The answer is a number and only a number: how many lines of the data include the string "button"?

[[ Provided data, beginning ]]

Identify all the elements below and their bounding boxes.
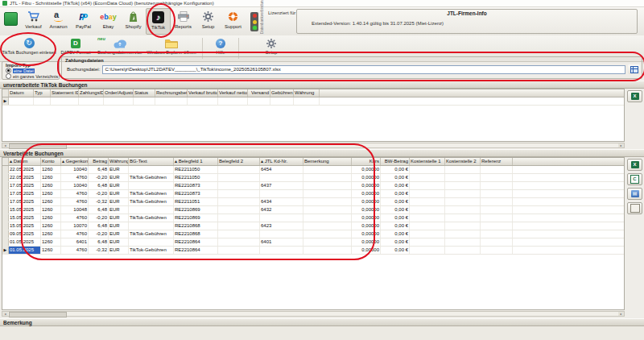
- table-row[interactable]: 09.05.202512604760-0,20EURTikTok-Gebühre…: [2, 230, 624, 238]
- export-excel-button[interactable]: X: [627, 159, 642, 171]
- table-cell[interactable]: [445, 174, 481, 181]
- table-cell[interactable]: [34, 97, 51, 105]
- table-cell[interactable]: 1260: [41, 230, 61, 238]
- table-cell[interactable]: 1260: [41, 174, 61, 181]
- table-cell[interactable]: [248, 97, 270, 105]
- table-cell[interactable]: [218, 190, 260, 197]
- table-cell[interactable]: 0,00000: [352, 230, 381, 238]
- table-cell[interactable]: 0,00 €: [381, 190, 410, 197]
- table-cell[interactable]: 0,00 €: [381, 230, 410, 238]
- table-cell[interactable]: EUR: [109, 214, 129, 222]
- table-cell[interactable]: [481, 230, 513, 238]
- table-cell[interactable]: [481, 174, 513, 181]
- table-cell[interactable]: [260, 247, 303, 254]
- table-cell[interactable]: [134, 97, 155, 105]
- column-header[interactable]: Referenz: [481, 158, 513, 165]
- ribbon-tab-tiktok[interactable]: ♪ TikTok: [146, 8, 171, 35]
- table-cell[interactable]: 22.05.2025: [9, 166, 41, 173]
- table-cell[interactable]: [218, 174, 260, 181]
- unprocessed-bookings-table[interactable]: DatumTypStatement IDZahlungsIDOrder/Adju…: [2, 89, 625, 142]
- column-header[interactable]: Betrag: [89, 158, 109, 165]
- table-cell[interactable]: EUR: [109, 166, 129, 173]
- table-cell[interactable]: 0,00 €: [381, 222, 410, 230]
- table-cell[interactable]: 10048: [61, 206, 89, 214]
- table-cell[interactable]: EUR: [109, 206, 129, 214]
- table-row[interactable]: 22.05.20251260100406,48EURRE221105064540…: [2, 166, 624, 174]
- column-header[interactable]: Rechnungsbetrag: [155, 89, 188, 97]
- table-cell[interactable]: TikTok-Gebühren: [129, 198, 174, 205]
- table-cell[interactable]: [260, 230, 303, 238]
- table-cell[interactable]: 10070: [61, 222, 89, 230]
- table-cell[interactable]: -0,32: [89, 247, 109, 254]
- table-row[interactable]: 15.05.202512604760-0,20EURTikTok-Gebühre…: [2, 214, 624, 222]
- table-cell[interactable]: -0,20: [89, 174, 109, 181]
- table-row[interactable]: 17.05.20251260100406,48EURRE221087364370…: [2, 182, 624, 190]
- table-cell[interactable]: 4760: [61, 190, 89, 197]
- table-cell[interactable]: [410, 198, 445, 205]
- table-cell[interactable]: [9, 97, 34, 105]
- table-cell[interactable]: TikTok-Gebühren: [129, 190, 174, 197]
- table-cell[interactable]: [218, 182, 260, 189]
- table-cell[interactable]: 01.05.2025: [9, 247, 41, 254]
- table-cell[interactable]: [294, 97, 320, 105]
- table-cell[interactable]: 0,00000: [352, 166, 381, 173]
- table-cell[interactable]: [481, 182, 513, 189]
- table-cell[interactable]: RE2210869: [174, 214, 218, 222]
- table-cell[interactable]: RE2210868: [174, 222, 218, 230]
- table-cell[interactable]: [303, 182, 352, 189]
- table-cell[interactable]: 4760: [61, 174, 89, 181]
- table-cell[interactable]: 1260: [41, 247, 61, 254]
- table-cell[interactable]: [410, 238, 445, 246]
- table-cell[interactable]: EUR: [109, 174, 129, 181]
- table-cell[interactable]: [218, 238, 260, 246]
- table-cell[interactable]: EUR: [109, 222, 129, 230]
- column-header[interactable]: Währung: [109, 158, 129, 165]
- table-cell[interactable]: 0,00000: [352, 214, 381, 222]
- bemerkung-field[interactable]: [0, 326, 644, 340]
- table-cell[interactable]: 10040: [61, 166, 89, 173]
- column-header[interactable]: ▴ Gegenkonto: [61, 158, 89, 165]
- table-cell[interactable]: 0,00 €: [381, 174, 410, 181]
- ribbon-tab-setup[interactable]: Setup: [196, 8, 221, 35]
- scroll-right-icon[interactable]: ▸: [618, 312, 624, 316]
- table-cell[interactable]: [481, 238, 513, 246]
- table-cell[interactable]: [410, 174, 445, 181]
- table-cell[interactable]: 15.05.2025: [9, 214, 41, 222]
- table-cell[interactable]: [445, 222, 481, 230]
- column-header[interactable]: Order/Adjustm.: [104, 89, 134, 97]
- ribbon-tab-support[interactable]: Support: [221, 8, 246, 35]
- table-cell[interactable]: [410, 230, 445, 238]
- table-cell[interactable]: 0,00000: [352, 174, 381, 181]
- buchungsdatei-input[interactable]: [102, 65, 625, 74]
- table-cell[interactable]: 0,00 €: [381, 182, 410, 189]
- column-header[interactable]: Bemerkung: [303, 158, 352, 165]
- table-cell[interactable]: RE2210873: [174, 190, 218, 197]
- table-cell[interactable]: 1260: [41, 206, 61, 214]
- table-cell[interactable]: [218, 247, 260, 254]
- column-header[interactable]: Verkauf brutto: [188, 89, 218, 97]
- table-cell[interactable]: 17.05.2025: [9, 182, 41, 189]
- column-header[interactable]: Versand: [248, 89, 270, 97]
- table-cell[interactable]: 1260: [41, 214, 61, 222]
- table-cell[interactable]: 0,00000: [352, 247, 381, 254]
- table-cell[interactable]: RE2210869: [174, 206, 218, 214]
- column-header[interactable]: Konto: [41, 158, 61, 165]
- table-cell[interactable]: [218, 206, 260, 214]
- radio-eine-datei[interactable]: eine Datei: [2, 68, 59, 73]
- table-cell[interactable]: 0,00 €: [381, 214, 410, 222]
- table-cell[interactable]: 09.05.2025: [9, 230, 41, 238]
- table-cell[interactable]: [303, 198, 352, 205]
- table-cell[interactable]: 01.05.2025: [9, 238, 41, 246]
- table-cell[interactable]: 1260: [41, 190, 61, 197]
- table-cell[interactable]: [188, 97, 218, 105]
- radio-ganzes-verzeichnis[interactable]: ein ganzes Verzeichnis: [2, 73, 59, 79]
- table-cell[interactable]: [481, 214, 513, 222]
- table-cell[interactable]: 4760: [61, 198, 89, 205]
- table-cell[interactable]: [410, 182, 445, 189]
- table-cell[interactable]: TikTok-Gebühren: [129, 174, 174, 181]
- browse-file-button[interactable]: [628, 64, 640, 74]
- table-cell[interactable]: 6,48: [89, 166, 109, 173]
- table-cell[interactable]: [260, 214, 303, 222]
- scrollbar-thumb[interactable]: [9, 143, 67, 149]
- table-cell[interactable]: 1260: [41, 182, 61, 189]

[[ Provided data, end ]]

- Answer box: 2